No caminho para a coletiva de prensa, a bateria do meu celular acabou. Só consegui recarregar, ironicamente, no escritório da Enel – que tinha robustez de sobra. Foi ali que ouvi o presidente da empresa, Guilherme Lencastre, proferir que não daria nenhuma previsão para o restabelecimento da luz na cidade. “Tem muitas variáveis cá e eu não quero colocar para vocês uma expectativa que seja frustrada”, ele disse.

Alguns paulistanos receberam as tais previsões frustradas nos canais de atendimento: sábado às 17h, domingo às 8h, segunda às 15h… Nenhuma delas se cumpriu.

Sem robustez na redação nem em lar, passei os últimos quatro dias descendo e subindo os 14 andares do meu prédio para trabalhar na lar de parentes e amigos, e reportar para os leitores do Metrópoles, os impactos de um apagão que eu vivia na pele.

Na rua, entrevistei pessoas na mesma situação que eu. Ou pior. Porquê o morador do Jardim Alfredo, Lucas Santos, que precisou comprar um saco de gelo para manter a insulina do avô resfriada. Na lar dele, zero do que estava na geladeira pode ser salvo.

Na minha, a tal músculos de panela do natalício de tálamo não sobreviveu para uma segunda repasto. Com ela, também foram embora o frango e o peixe congelados, os queijos, alguns legumes e outros ingredientes.

No mercadinho que visitei para uma reportagem, um mercante perdeu todo o estoque de sorvete. Nem o gerador foi suficiente para dar conta do freezer. Enquanto isso, no meu prédio, eu sonhava com um gerador para fazer com que pelo menos o elevador funcionar.

No domingo, ao voltar para lar comecei a sentir uma cólica potente. Já me contorcendo de dor, decidi ir ao hospital.

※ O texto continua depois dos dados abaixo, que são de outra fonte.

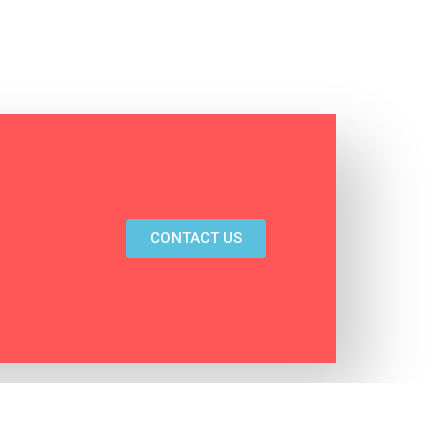
CONTACT US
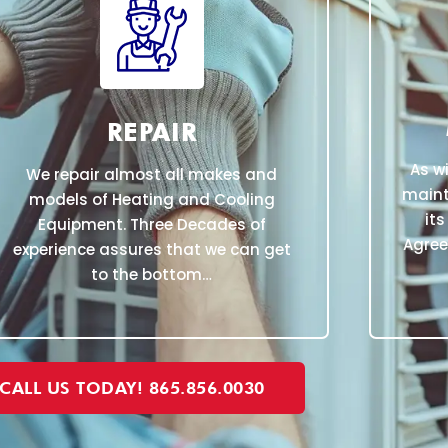
REPAIR
As w
We repair almost all makes and
maint
models of Heating and Cooling
its
Equipment. Three Decades of
Agree
experience assures that we can get
to the bottom…
CALL US TODAY! 865.856.0030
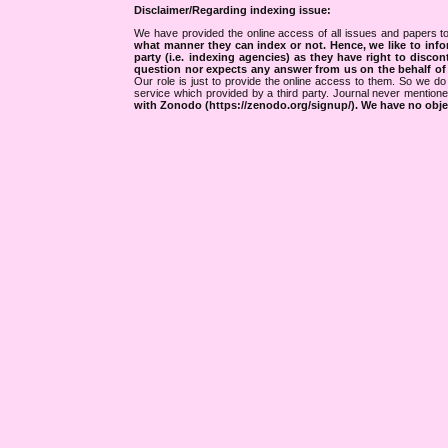
Disclaimer/Regarding indexing issue:
We have provided the online access of all issues and papers to
what manner they can index or not.
Hence, we like to info
party (i.e. indexing agencies) as they have right to discon
question nor expects any answer from us on the behalf of thi
Our role is just to provide the online access to them. So we do 
service which provided by a third party. Journal never mentio
with Zonodo (https://zenodo.org/signup/). We have no objec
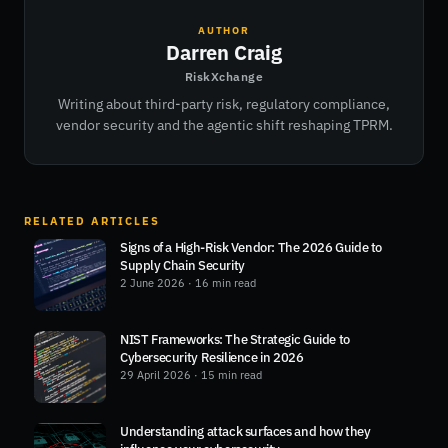
AUTHOR
Darren Craig
RiskXchange
Writing about third-party risk, regulatory compliance,
vendor security and the agentic shift reshaping TPRM.
RELATED ARTICLES
Signs of a High-Risk Vendor: The 2026 Guide to
Supply Chain Security
2 June 2026
· 16 min read
NIST Frameworks: The Strategic Guide to
Cybersecurity Resilience in 2026
29 April 2026
· 15 min read
Understanding attack surfaces and how they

Para trespassar de lar tive que descer os mais de 200 degraus até o subsolo. Na volta, depois de tomar medicação, subi os mesmos 17 andares – três de estacionamento e 14 de apartamentos.

Meu caso nem de longe foi o pior. Em outro prédio, um senhor do 15º andejar precisou ser resgatado também de escada depois ter uma convulsão.

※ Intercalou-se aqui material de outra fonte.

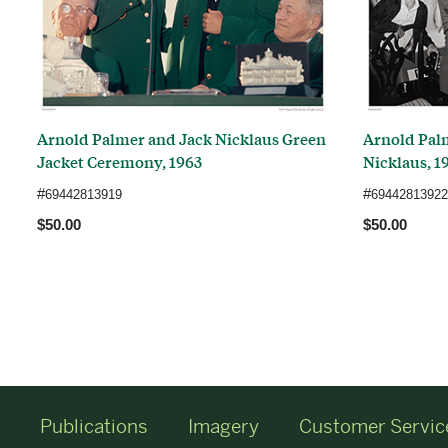
Arnold Palmer and Jack Nicklaus Green
Arnold Pal
Jacket Ceremony, 1963
Nicklaus, 1
#
#
69442813919
69442813922
$50.00
$50.00
Publications
Imagery
Customer Servic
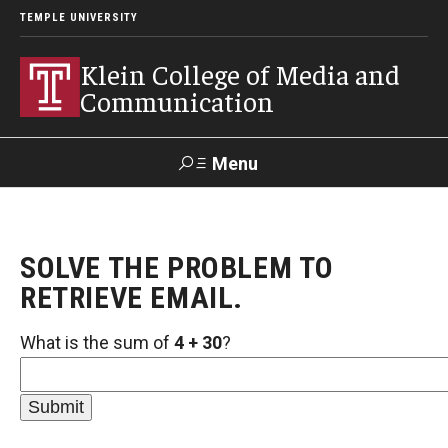
TEMPLE UNIVERSITY
Klein College of Media and
Communication
Menu
Search
SOLVE THE PROBLEM TO
SUPPORT
Visit
Alumni
Apply
TUportal
KLEIN
RETRIEVE EMAIL.
What is the sum of
4 + 30
?
Academics
Find Your Major
Undergraduate Programs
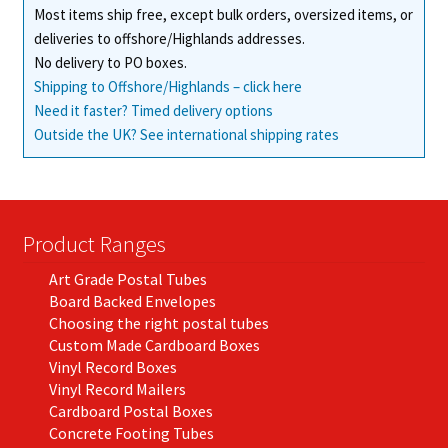
Most items ship free, except bulk orders, oversized items, or
deliveries to offshore/Highlands addresses.
No delivery to PO boxes.
Shipping to Offshore/Highlands – click here
Need it faster? Timed delivery options
Outside the UK? See international shipping rates
Product Ranges
Art Grade Postal Tubes
Board Backed Envelopes
Choosing the right postal tubes
Custom Made Cardboard Boxes
Vinyl Record Boxes
Vinyl Record Mailers
Cardboard Postal Boxes
Concrete Footing Tubes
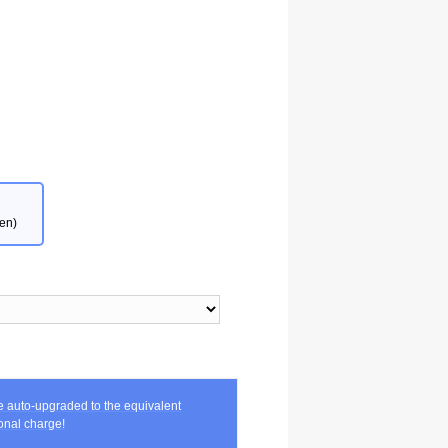
en)
be auto-upgraded to the equivalent
nal charge!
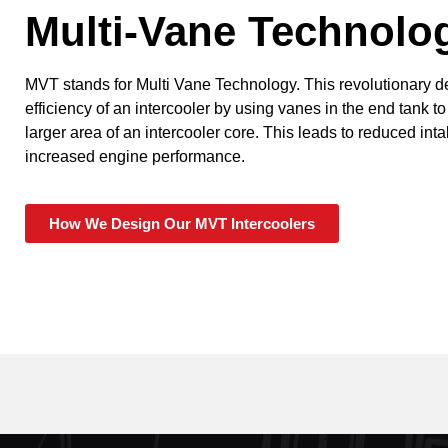
Multi-Vane Technolo
MVT stands for Multi Vane Technology. This revolutionary 
efficiency of an intercooler by using vanes in the end tank to
larger area of an intercooler core. This leads to reduced in
increased engine performance.
How We Design Our MVT Intercoolers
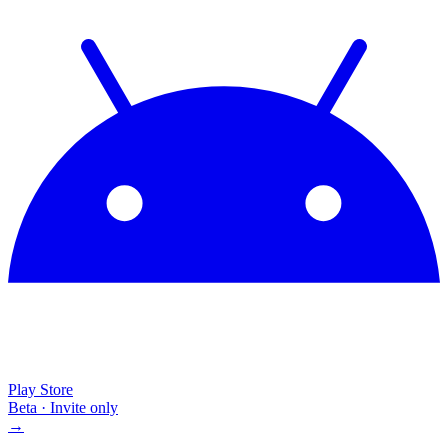
Play Store
Beta · Invite only
→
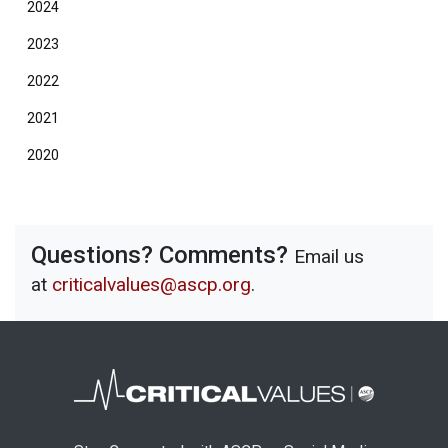
2024
2023
2022
2021
2020
Questions? Comments?
Email us
at
criticalvalues@ascp.org
.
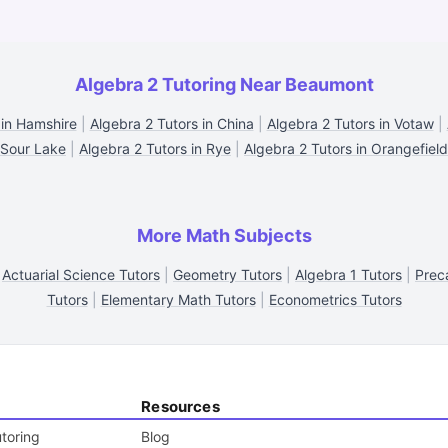
Algebra 2 Tutoring Near Beaumont
 in Hamshire
|
Algebra 2 Tutors in China
|
Algebra 2 Tutors in Votaw
|
Sour Lake
|
Algebra 2 Tutors in Rye
|
Algebra 2 Tutors in Orangefield
More Math Subjects
|
Actuarial Science Tutors
|
Geometry Tutors
|
Algebra 1 Tutors
|
Prec
Tutors
|
Elementary Math Tutors
|
Econometrics Tutors
Resources
toring
Blog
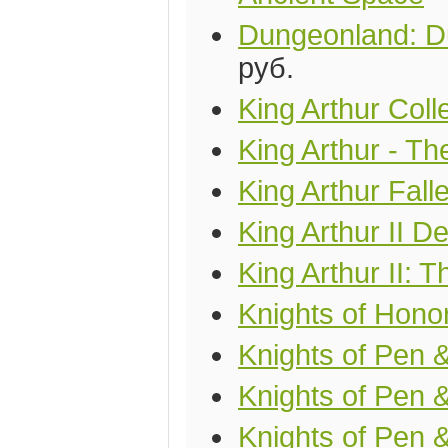
Dungeonland: D
руб.
King Arthur Coll
King Arthur - T
King Arthur Fal
King Arthur II D
King Arthur II:
Knights of Hono
Knights of Pen &
Knights of Pen 
Knights of Pen 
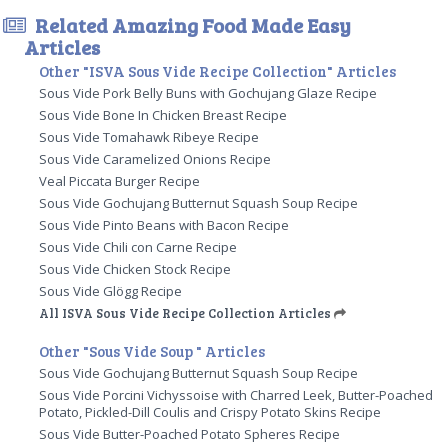
Related Amazing Food Made Easy
Articles
Other "ISVA Sous Vide Recipe Collection" Articles
Sous Vide Pork Belly Buns with Gochujang Glaze Recipe
Sous Vide Bone In Chicken Breast Recipe
Sous Vide Tomahawk Ribeye Recipe
Sous Vide Caramelized Onions Recipe
Veal Piccata Burger Recipe
Sous Vide Gochujang Butternut Squash Soup Recipe
Sous Vide Pinto Beans with Bacon Recipe
Sous Vide Chili con Carne Recipe
Sous Vide Chicken Stock Recipe
Sous Vide Glögg Recipe
All ISVA Sous Vide Recipe Collection Articles
Other "Sous Vide Soup " Articles
Sous Vide Gochujang Butternut Squash Soup Recipe
Sous Vide Porcini Vichyssoise with Charred Leek, Butter-Poached
Potato, Pickled-Dill Coulis and Crispy Potato Skins Recipe
Sous Vide Butter-Poached Potato Spheres Recipe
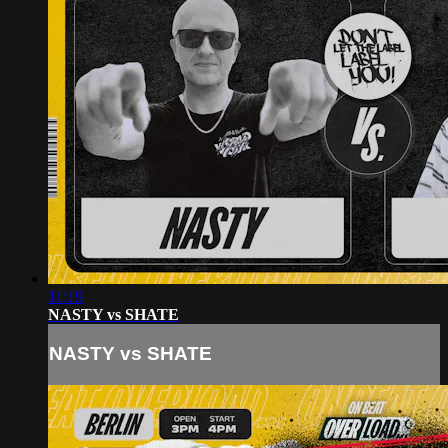
11:19
NASTY vs SHATE
NASTY vs SHATE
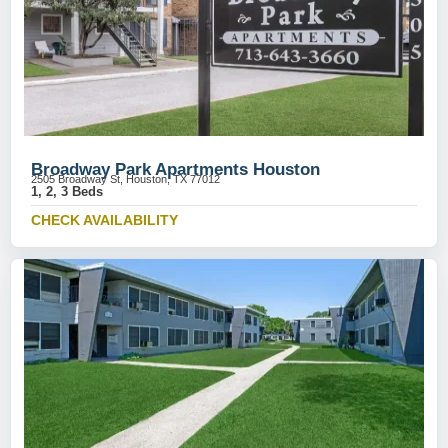
Broadway Park Apartments Houston
2505 Broadway St, Houston, TX 77012
1, 2, 3 Beds
CHECK AVAILABILITY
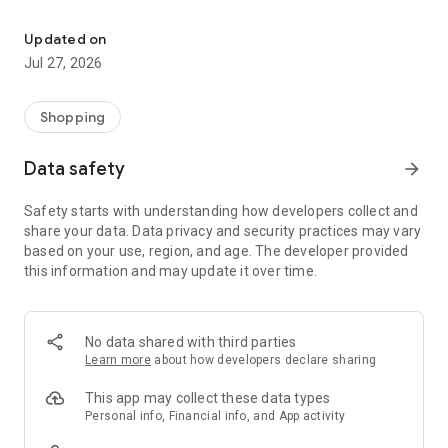
Own your dream of home with beautiful furniture and deco. Live B
- Discover our interior design ideas and tips for living
- Permanent range for every interior design style and every
Updated on
season
Jul 27, 2026
- Exclusive home stories from well-known celebrities,
influencers and interior experts
- Shop the looks and live beautiful!
Shopping
NEW SALES AND INSPIRATION EVERY DAY
Data safety
arrow_forward
- New (exclusive) home & living products every week
- Designer brands and brands with up to -70% discount
Safety starts with understanding how developers collect and
- Exclusive product selection for your home – furniture,
share your data. Data privacy and security practices may vary
decoration, lamps, textiles
based on your use, region, and age. The developer provided
this information and may update it over time.
SECURE AND UNCOMPLICATED PAYMENT
- Uncomplicated payment by credit card, PayPal, prepayment
or on account
- Our customer service is always available to help you and
No data shared with third parties
answer your questions
Learn more
about how developers declare sharing
- Free returns and 30-day returns policy
- Simple and practical delivery tracking through our Westwing
This app may collect these data types
Delivery Service
Personal info, Financial info, and App activity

Desde sábado, já noticiávamos no Metrópoles os avisos da Companhia de Saneamento Fundamental de São Paulo (Sabesp) sobre os problemas causados pela falta de robustez elétrica na distribuição de chuva pela região metropolitana. Na segunda, a chuva acabou e precisei que uma amiga me cedesse a lar para que eu escovasse os dentes e tomasse banho – obrigada, Bea!

Na madrugada de terça-feira (15/10), a luz voltou no prédio do Metrópoles. Às 15h, a robustez foi religada também no meu apartamento. Antes que eu pudesse comemorar muito, no entanto, uma novidade mensagem no grupo do condomínio mostrou que a saga estava longe de terminar.

“Boa noite,
Infelizmente, nesse momento, ocorreu um ‘pipoco’ no transformador do prédio vizinho e depois isso nossos elevadores pararam de funcionar”.

E lá se vão mais 200 degraus na volta para lar. Pelo menos desta vez vou ter banho quente quando chegar lá em cima. Espero.